I couldn't really summon up any interest in the "celebrations" for the one year anniversary of GDPR. Anyone working in this field knows that demand for data protection advice has not really diminished over the last twelve months, and in some respects the challenges are becoming more significant, as businesses and individuals move on from the basics and start grappling with more detailed issues for which there is still very little guidance. The fact that we are now more than a year past the implementation date has had very little bearing on that.

But some of the research commissioned and published to coincide with the anniversary is pretty interesting. That includes this survey, undertaken for the EU Commission, and tracking awareness and sentiment around data protection across the union.

The results will be encouraging for those who hope that GDPR will be an agent for serious, consumer-led change in the way in which businesses collect and process personal data. Levels of awareness of the core data subject rights are high with almost three quarters of respondents across the EU being aware of at least one of their rights (in most cases, the right to access personal data).

One of the particularly interesting things about this survey is that it provides an opportunity to contrast awareness and sentiment with the pre-GDPR position, because a similar survey was undertaken in 2015. Thus, we learn that awareness of the existence of public bodies responsible for protecting data subjects' rights has increased dramatically by 20 percentage points to nearly 60%.

But there are some more troubling trends. Of those (86% of respondents) who consider that they have only partial or no control over their personal data, 62% say that they are concerned about this. That represents a reduction in those concerned of 5% since 2015. Respondents are also less likely than they were in 2015 to read privacy policies, a reduction of 7% to 60%. 4% fewer respondents have tried to change the default settings on their social network accounts. These figures may be reflective of an increasing confidence in the regulatory regime which underpins the processing of personal data in the EU, but if that trend were to continue it would run the risk of turning into complacency.
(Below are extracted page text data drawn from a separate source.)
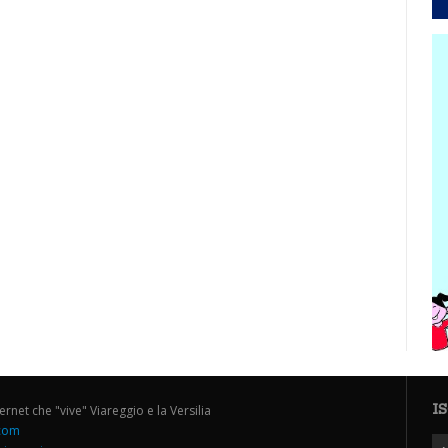
I
ternet che "vive" Viareggio e la Versilia
.com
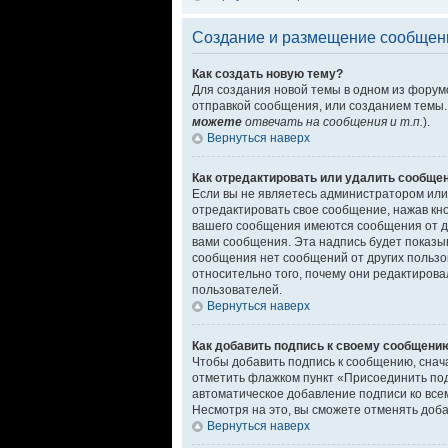
Создание и размещение сообщен
Как создать новую тему?
Для создания новой темы в одном из форум
отправкой сообщения, или созданием темы.
можете
отвечать на сообщения и т.п.
).
Вернуться наверх
Как отредактировать или удалить сообще
Если вы не являетесь администратором или
отредактировать свое сообщение, нажав кн
вашего сообщения имеются сообщения от д
вами сообщения. Эта надпись будет показыв
сообщения нет сообщений от других пользо
относительно того, почему они редактирова
пользователей.
Вернуться наверх
Как добавить подпись к своему сообщени
Чтобы добавить подпись к сообщению, снач
отметить флажком пункт «Присоединить по
автоматическое добавление подписи ко вс
Несмотря на это, вы сможете отменять доб
Вернуться наверх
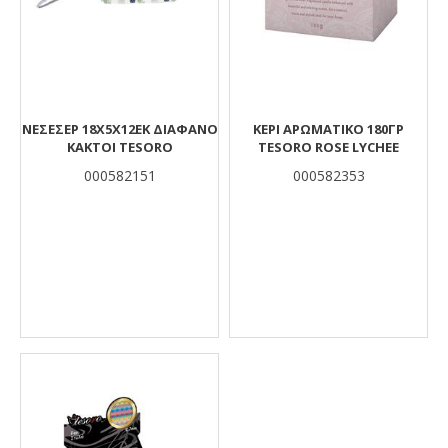
ΝΕΣΕΣΕΡ 18Χ5Χ12ΕΚ ΔΙΑΦΑΝΟ
ΚΕΡΙ ΑΡΩΜΑΤΙΚΟ 180ΓΡ
ΚΑΚΤΟΙ TESORO
TESORO ROSE LYCHEE
000582151
000582353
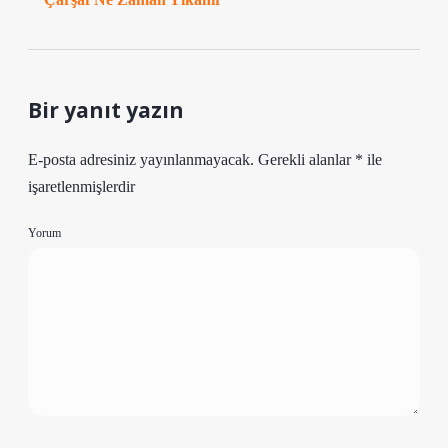
Bir yanıt yazın
E-posta adresiniz yayınlanmayacak.
Gerekli alanlar
*
ile
işaretlenmişlerdir
Yorum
For businesses concerned with controlling and processing personal data, these trends reflect what they have already probably experienced. Data subjects are more aware of their rights and have a higher expectation of clear and comprehensible information about what is going to be done with their data. With further public awareness campaigns planned by the ICO and other authorities across Europe, and with the prospect of more attention-grabbing headlines around enforcement in the coming months, data protection professionals look likely to be kept busy for quite a long time yet.